The bill’s impact is in the courtroom, where it creates a “permissive inference” — essentially a nudge — to juries that people with more than 5 nanograms of THC per milliliter of blood were stoned. That is a smaller impact than in previous years, when versions of the bill made it an automatic conviction to drive with a THC blood level above the limit.

Ultimately, relaxing the standard proved the key to getting the bill through the legislature — though it took a last-minute bill and a careful committee assignment in the Senate to get it to Tuesday’s vote.

“We’ve come to a good compromise,” Sen. Andy Kerr, D-Lakewood, said during debate on the bill Monday.

The stoned-driving bill was just one of three hotly debated measures on marijuana the Senate considered on Tuesday.

Shortly after passing the stoned-driving bill on a final vote, the Senate gave initial approval to a bill proposing sizable taxes on recreational marijuana. House Bill 1318 would impose a 15 percent excise tax and a sales tax initially set at 10 percent on pot. Voters will ultimately need to approve the taxes before they go into effect.

The first $40 million generated by the excise tax each year would go to school construction. The sales tax would be used to pay for regulation of marijuana stores.

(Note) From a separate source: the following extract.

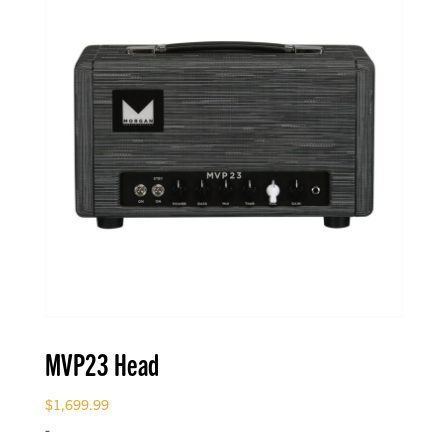
MVP23 Head
$
1,699.99
-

“We have to make sure we collect enough money not to hurt other things,” said Sen. Cheri Jahn, D-Wheat Ridge. “This has to be a self-sustaining program.”

Opponents said the rates were set too high and would encourage marijuana sellers to keep buying from illegal dealers.

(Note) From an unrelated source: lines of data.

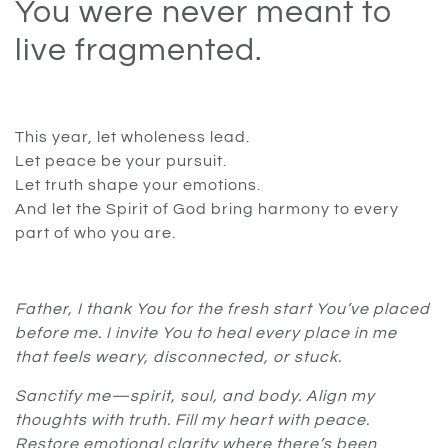
You were never meant to
live fragmented.
This year, let wholeness lead.
Let peace be your pursuit.
Let truth shape your emotions.
And let the Spirit of God bring harmony to every
part of who you are.
Father, I thank You for the fresh start You’ve placed
before me. I invite You to heal every place in me
that feels weary, disconnected, or stuck.
Sanctify me—spirit, soul, and body. Align my
thoughts with truth. Fill my heart with peace.
Restore emotional clarity where there’s been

“I have a concern about the black market and the cartels just salivating at what is happening here at the Capitol and just hoping that over-taxation and over-regulation occurs,” said Sen. Vicki Marble, R-Fort Collins.

The Senate on Tuesday morning also began debating House Bill 1317, a major bill on regulation for recreational marijuana businesses. Among the amendments the Senate adopted before breaking for lunch were a ban on incorporated marijuana collectives, a ban on mobile marijuana stores and a prohibition on city governments becoming pot retailers.

That last amendment blocks a proposal by Aurora officials that the city run its own pot shops.

If senators give initial approval Tuesday to HB 1317, both it and HB 1318 will need one more vote in the Senate. Changes the Senate made to the bills would need to be approved in the House before the bills could go to Hickenlooper.